• _Records supplied_
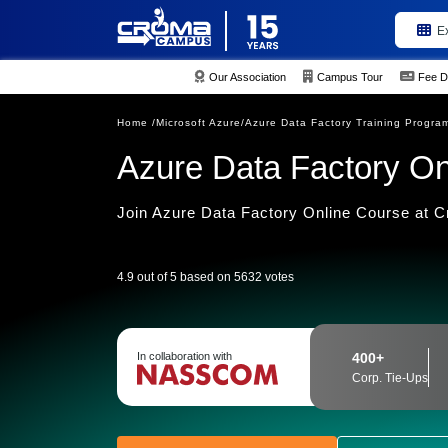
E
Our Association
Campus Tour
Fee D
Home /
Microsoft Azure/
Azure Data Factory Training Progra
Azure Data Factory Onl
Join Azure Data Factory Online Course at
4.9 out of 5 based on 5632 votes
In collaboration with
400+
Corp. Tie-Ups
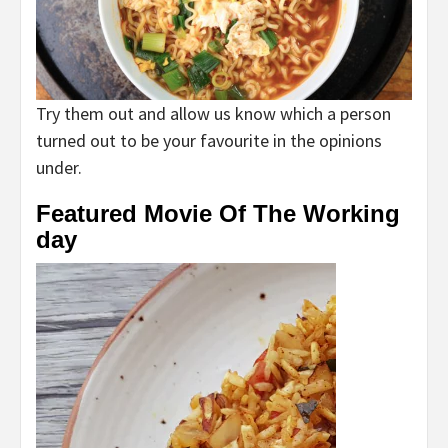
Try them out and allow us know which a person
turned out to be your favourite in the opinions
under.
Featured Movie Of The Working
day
--
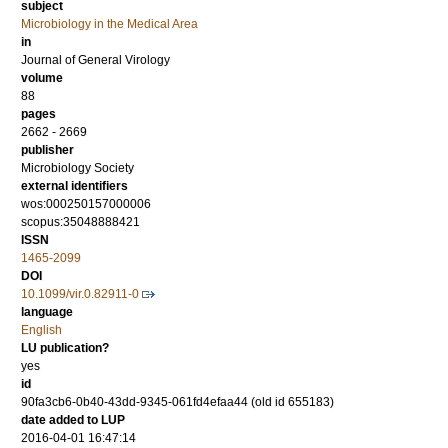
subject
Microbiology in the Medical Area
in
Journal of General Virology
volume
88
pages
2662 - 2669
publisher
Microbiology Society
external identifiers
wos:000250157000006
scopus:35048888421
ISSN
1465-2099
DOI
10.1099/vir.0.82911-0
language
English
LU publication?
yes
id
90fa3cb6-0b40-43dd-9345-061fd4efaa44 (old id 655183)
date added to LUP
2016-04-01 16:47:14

• _What needs to be done_
Give only the number of lines in the data that hold the string "Factory".

• _Answer area_
3